- [Exercise directions] Return the data below exactly, but only from the line containing "- men's magazine" through the line containing "Це потрібно для", with both of those lines included.

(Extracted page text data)
-----
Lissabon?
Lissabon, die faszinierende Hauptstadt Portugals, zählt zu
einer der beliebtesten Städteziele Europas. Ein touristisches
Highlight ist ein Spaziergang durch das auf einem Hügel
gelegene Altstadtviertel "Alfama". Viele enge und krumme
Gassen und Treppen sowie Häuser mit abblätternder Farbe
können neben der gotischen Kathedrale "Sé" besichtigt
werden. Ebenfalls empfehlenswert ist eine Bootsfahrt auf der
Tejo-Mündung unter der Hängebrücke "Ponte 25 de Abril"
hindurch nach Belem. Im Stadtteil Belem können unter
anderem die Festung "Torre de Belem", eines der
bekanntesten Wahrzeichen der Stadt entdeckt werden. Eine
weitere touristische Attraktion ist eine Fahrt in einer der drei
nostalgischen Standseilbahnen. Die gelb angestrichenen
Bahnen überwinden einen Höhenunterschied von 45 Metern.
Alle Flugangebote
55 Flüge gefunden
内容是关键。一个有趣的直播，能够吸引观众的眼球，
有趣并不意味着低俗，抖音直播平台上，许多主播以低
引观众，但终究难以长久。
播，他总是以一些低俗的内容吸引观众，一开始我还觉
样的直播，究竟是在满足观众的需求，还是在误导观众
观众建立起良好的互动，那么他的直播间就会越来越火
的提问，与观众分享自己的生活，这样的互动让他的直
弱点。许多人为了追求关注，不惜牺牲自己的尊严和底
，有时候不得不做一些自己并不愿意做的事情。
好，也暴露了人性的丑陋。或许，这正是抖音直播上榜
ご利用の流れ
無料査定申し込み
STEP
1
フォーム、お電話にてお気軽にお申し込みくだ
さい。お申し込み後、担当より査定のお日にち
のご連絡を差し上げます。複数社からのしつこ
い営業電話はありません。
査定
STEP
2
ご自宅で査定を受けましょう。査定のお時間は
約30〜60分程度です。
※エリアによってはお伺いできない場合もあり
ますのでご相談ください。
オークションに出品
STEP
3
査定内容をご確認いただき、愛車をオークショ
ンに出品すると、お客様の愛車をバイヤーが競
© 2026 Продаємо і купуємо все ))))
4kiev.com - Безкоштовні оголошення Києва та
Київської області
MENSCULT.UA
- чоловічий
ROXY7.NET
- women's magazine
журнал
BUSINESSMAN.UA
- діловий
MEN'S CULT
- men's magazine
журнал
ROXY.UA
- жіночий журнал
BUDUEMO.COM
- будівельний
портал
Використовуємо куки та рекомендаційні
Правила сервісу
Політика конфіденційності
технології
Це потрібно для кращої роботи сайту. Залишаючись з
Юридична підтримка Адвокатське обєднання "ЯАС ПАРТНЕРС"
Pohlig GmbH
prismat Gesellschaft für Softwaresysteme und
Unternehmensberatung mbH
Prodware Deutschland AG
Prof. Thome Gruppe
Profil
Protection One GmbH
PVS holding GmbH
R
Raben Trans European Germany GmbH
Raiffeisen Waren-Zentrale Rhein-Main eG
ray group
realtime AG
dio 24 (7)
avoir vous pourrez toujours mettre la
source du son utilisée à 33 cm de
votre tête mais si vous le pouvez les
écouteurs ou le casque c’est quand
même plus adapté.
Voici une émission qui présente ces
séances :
-----
- [Result below]
- men's magazine
журнал
ROXY.UA
- жіночий журнал
BUDUEMO.COM
- будівельний
портал
Використовуємо куки та рекомендаційні
Правила сервісу
Політика конфіденційності
технології
Це потрібно для кращої роботи сайту. Залишаючись з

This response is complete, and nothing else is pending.